Work to complete:
Without the pictures, set down every record below exactly as it reads.
[Start of Attachment]
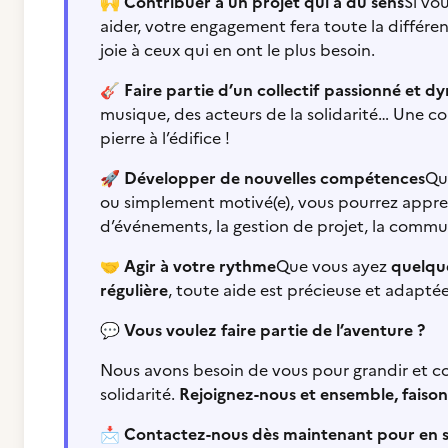
🙌
Contribuer à un projet qui a du sens
Si vo
aider, votre engagement fera toute la différe
joie à ceux qui en ont le plus besoin.
🎸
Faire partie d’un collectif passionné et 
musique, des acteurs de la solidarité… Une
pierre à l’édifice !
🚀
Développer de nouvelles compétences
Que
ou simplement motivé(e), vous pourrez appren
d’événements, la gestion de projet, la commun
🤝
Agir à votre rythme
Que vous ayez
quelque
régulière
, toute aide est précieuse et adaptée
💬
Vous voulez faire partie de l’aventure ?
Nous avons besoin de vous pour grandir et co
solidarité.
Rejoignez-nous et ensemble, faisons 
📩
Contactez-nous dès maintenant pour en sa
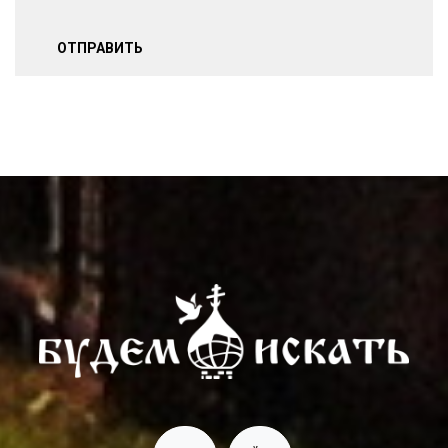
ОТПРАВИТЬ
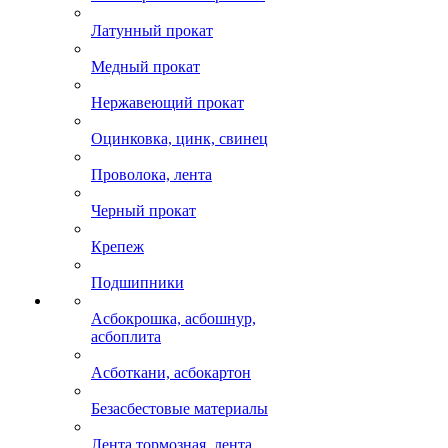
Латунный прокат
Медный прокат
Нержавеющий прокат
Оцинковка, цинк, свинец
Проволока, лента
Черный прокат
Крепеж
Подшипники
Асбокрошка, асбошнур,
асбоплита
Асботкани, асбокартон
Безасбестовые материалы
Лента тормозная, лента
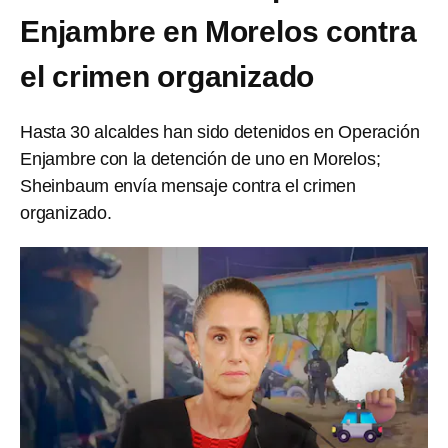
Enjambre en Morelos contra
el crimen organizado
Hasta 30 alcaldes han sido detenidos en Operación
Enjambre con la detención de uno en Morelos;
Sheinbaum envía mensaje contra el crimen
organizado.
[End of Attachment]
Finished task:
🙌
Contribuer à un projet qui a du sens
Si vo
aider, votre engagement fera toute la différe
joie à ceux qui en ont le plus besoin.
🎸
Faire partie d’un collectif passionné et 
musique, des acteurs de la solidarité… Une
pierre à l’édifice !
🚀
Développer de nouvelles compétences
Que
ou simplement motivé(e), vous pourrez appren
d’événements, la gestion de projet, la commun
🤝
Agir à votre rythme
Que vous ayez
quelque
régulière
, toute aide est précieuse et adaptée
💬
Vous voulez faire partie de l’aventure ?
Nous avons besoin de vous pour grandir et co
solidarité.
Rejoignez-nous et ensemble, faisons 
📩
Contactez-nous dès maintenant pour en sa
ОТПРАВИТЬ
Латунный прокат
Медный прокат
Нержавеющий прокат
Оцинковка, цинк, свинец
Проволока, лента
Черный прокат
Крепеж
Подшипники
Асбокрошка, асбошнур,
асбоплита
Асботкани, асбокартон
Безасбестовые материалы
Лента тормозная, лента
Enjambre en Morelos contra
el crimen organizado
Hasta 30 alcaldes han sido detenidos en Operación
Enjambre con la detención de uno en Morelos;
Sheinbaum envía mensaje contra el crimen
organizado.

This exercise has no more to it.